Karl Rahner suggests that we are pure of heart when we see others against an infinite horizon, namely, inside of a vision that sees the other’s dignity, individuality, life, dreams, and sexuality within the biggest ambiance of all, God’s eternal plan. Purity of heart is purity of intention and full respect in love.

When we understand chastity in this way we can more easily pray for it. In this understanding we are not praying to have our sexual energies deadened, we are praying instead to remain fully red-blooded but with our sexual energies, intentions, and daydreams properly channeled.

We are praying too for the kind of maturity, human and sexual, that fully respects others. In essence, we are praying for a deeper respect, a deeper maturity, and a more life-giving love.

And this is a much needed prayer in our lives because sexuality is so powerful that even inside of a marriage relationship sexuality can still have an intentionality that is not wide enough. Charles Taylor, in his book A Secular Age argues the point that sex too easily loses the big picture and becomes narrow in its focus, a point that is often missed in our understanding of it.

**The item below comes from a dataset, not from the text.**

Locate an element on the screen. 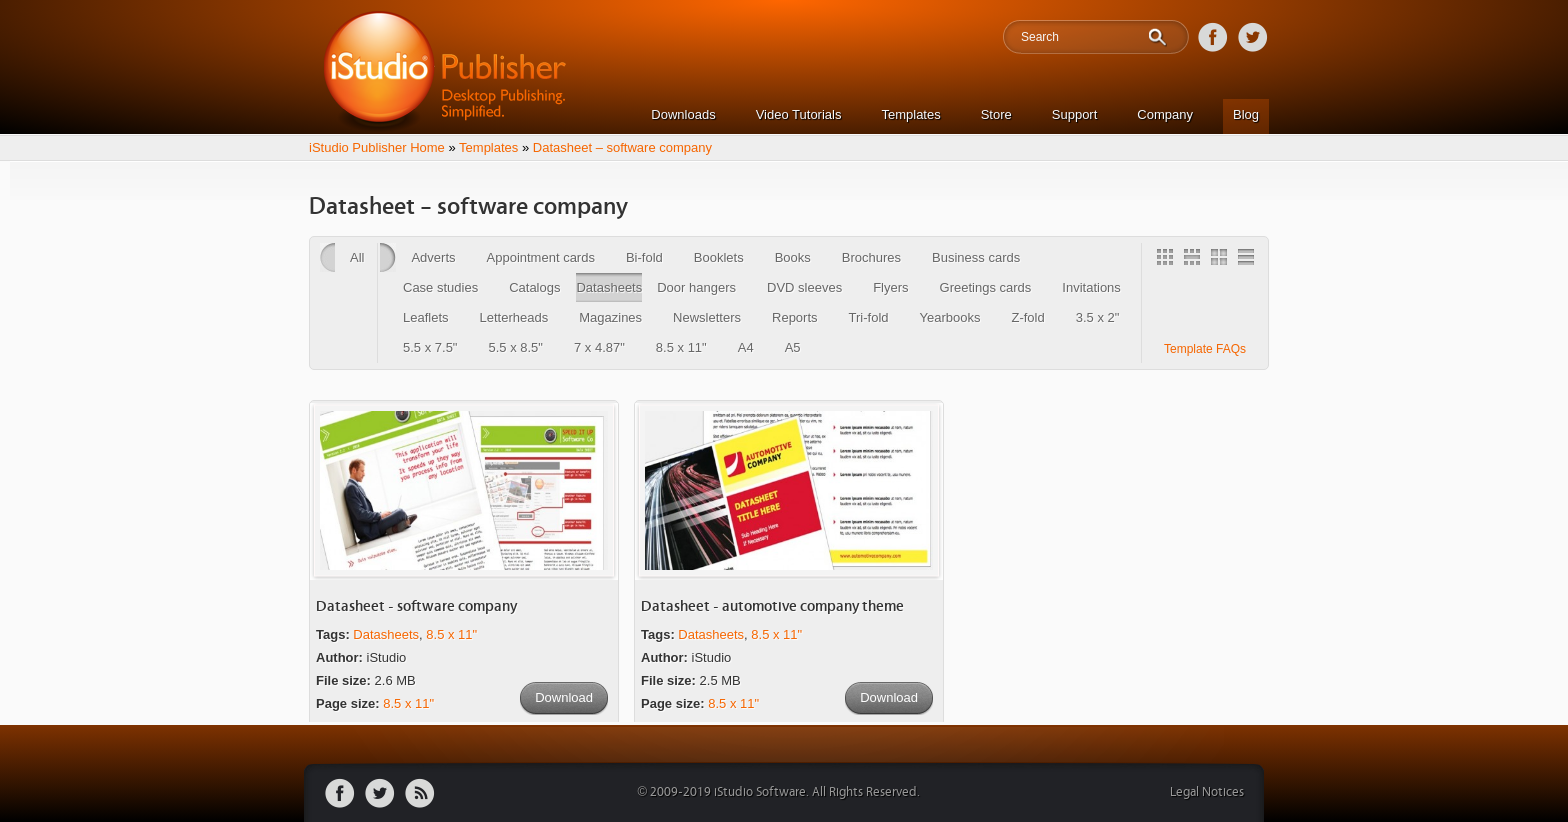 The height and width of the screenshot is (822, 1568). Company is located at coordinates (1165, 114).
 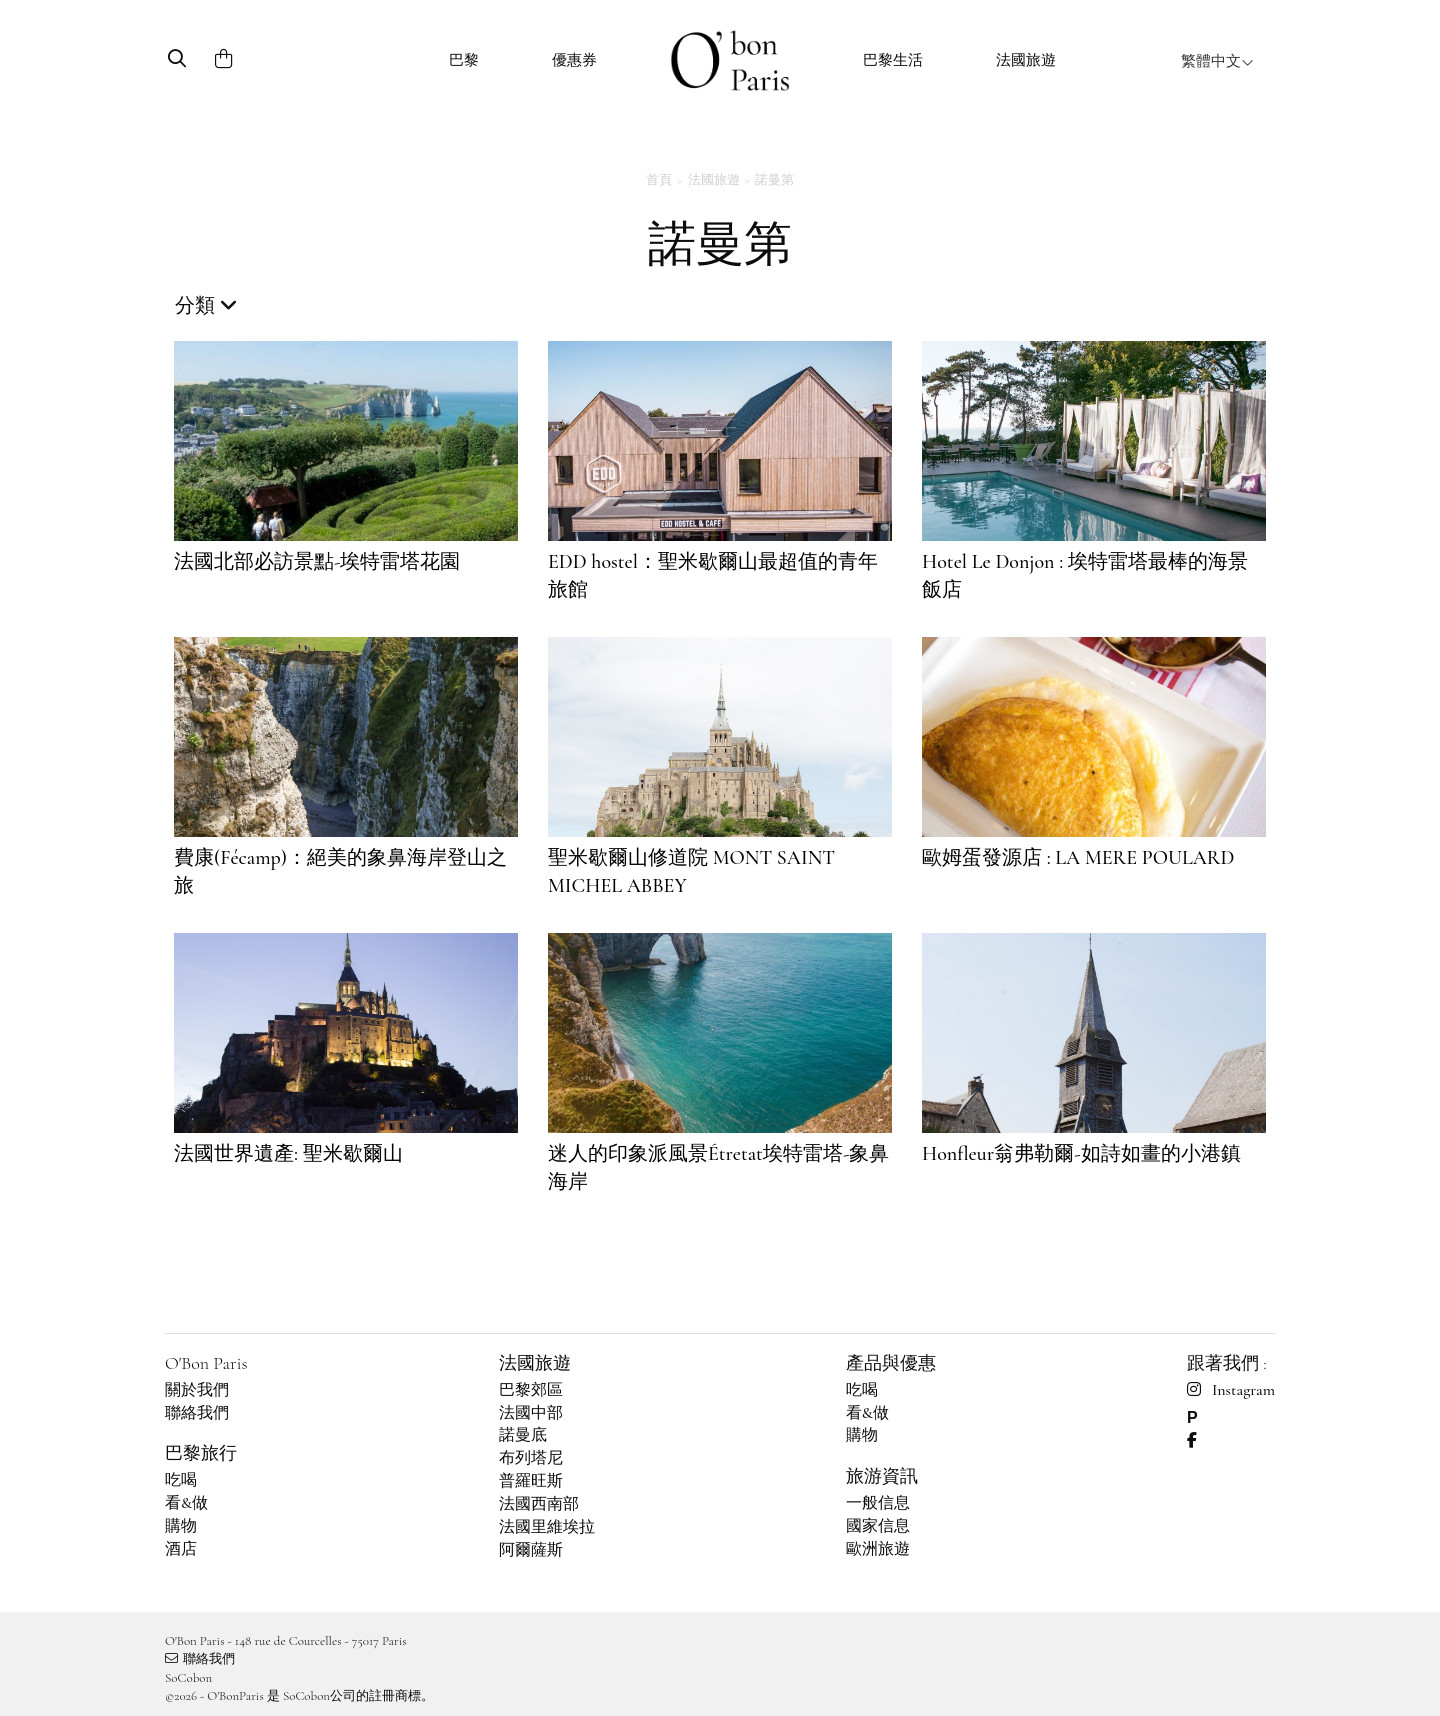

”I am not trying to be condescending about our ancestors, because I think that there is a real tension involved in trying to combine in one life sexual fulfillment and piety. This is only in fact one of the points at which a more general tension, between human flourishing in general and dedication to God, makes itself felt.

”That this tension should be particularly evident in the sexual domain is readily understandable. Intense and profound sexual fulfillment focuses us powerfully on the exchange within the couple; it strongly attaches us possessively to what is privately shared. It is not for nothing that the early monks and hermits saw sexual renunciation as opening the way to the wider love of God … [And] that there is a tension between fulfillment and piety should not surprise us in a world distorted by sin, that is separated from God. But we have to avoid turning this into a constitutive incompatibility.”

Unfortunately, that is forever what both the secular world and Christian spirituality (without a proper understanding of chastity) struggle not to do.

Given the power of sexuality inside us, and given the power of our human drives and yearnings in general, it is not easy to live a chaste life. It is even more difficult, and rare, to have a chaste spirit, a chaste heart, chaste daydreams, and chaste intentions. Our hearts want what they want and pressure us to ignore the consequences. We can easily feel a certain repugnance to praying for chastity.

But that is largely because we do not understand chastity properly: it is not a deadening of the heart, a stripping away of our sexuality, but a deeper maturity that lets our sexual energies flow out in a more life-giving way.